LPG lobbyists also sense an opportunity, the emails and other lobbying efforts reveal. They want the directive to provide for favourable treatment of biofuels, made from waste or other organic materials, and hydrogen as a home heating fuel.
That is because they believe they could adapt much of their current infrastructure – including distribution networks and the boilers themselves – to switch from LPG to biofuels and hydrogen, which the LPG industry is calling “renewable gas”.
“We are doing a lot of work with regulators to see if we can position the gas boiler as a heating source of the future, powered by renewable gas,” said Cubbon.
As the emails and marketing materials show, the LPG industry is basing its lobbying on “the unique needs of rural communities”, which it portrays as underserved and at risk.
But this is highly controversial. Experts increasingly believe that hydrogen will prove an expensive red herring for home heating, because the gas is poorly suited for domestic use, and also believe it is unlikely that biofuel production could be ramped up to become a mass-market heating fuel.Experts and campaigners have told DeSmog and the Guardian that this intensive lobbying effort by the LPG industry could derail or damage attempts to switch rural homes to greener long-term alternatives, chiefly heat pumps and rooftop solar power.

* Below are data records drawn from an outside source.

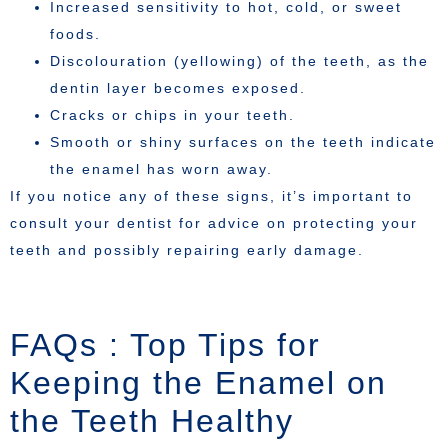
Increased sensitivity to hot, cold, or sweet
foods.
Discolouration (yellowing) of the teeth, as the
dentin layer becomes exposed.
Cracks or chips in your teeth.
Smooth or shiny surfaces on the teeth indicate
the enamel has worn away.
If you notice any of these signs, it’s important to
consult your dentist for advice on protecting your
teeth and possibly repairing early damage.
FAQs : Top Tips for
Keeping the Enamel on
the Teeth Healthy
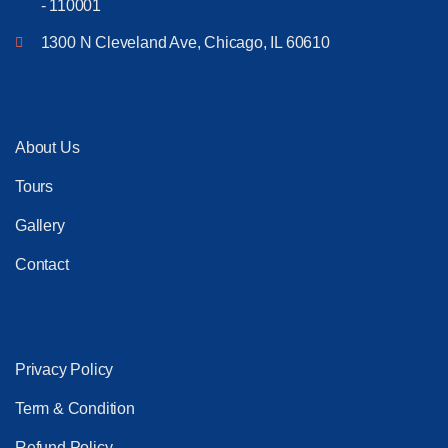
- 110001
1300 N Cleveland Ave, Chicago, IL 60610
About Us
Tours
Gallery
Contact
Privacy Policy
Term & Condition
Refund Policy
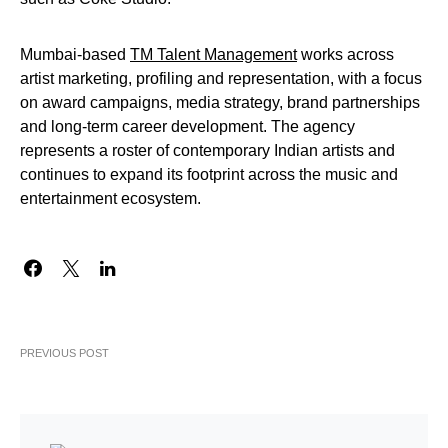
Mumbai-based
TM Talent Management
works across
artist marketing, profiling and representation, with a focus
on award campaigns, media strategy, brand partnerships
and long-term career development. The agency
represents a roster of contemporary Indian artists and
continues to expand its footprint across the music and
entertainment ecosystem.
PREVIOUS POST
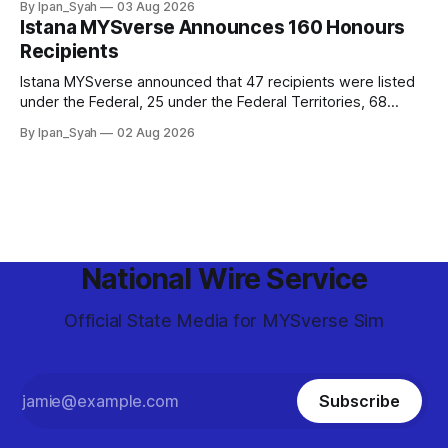
By Ipan_Syah
03 Aug 2026
and epic final.
Istana MYSverse Announces 160 Honours
Recipients
Istana MYSverse announced that 47 recipients were listed
under the Federal, 25 under the Federal Territories, 68
under the MYSverse Armed Forces and 20 under the
By Ipan_Syah
02 Aug 2026
MYSverse Police Force, in conjunction with the birthday of
the Yang di-Pertuan Persekutuan of MYSverse this year.
National Wire Service
Official State Media for MYSverse Sim
Subscribe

Jan Rosenow, the director of European programmes at the Regulatory Assistance Project, said: “LPG is a highly carbon-intensive fuel and will need to be phased out. Replacing it with scarce biofuels in the future is not a viable strategy. Sustainable biofuels are in limited supply and should be used where few alternatives to fossil fuels exist.”
He said efforts to decarbonise rural homes should concentrate on heat pumps. “Heat pumps are a proven and much more efficient technology that can replace LPG effectively today,” he said. “The continued installation of LPG boilers with the hope that one day they could run on biofuels is fanciful and very risky.”
Ewa Abramiuk-Lété, the general manager of the Liquid Gas Europe trade association, said: “The revision of the energy performance of buildings directive opens a unique opportunity for policymakers to set up a path to cleaner and more efficient buildings in Europe. Nevertheless, to achieve these climate goals while ensuring no one is left behind, we are convinced that all low- and zero-carbon technologies have a role to play, especially when they require no changes to existing infrastructures.”
She added: “When we look at the current situation in rural areas, renewable liquid gases, such as renewable LPG, renewable and recycled-carbon DME [a gas similar to LPG] have a key role in providing viable and affordable solutions. The EPBD recast should therefore respect the principle of technology neutrality to effectively decarbonise the EU building stock, by introducing a mixed technology approach.”
Claims that the LPG industry was assisting in the EU’s decarbonisation efforts were dismissed by Silvia Pastorelli, a climate and energy campaigner at Greenpeace EU. She said: “The gas lobby is only really trying to protect its own bottom line, when it fakes concern for rural communities, and exploits people’s genuine fears about energy poverty. It doesn’t matter what the problem is, their answer is always the same: more fossil fuels.”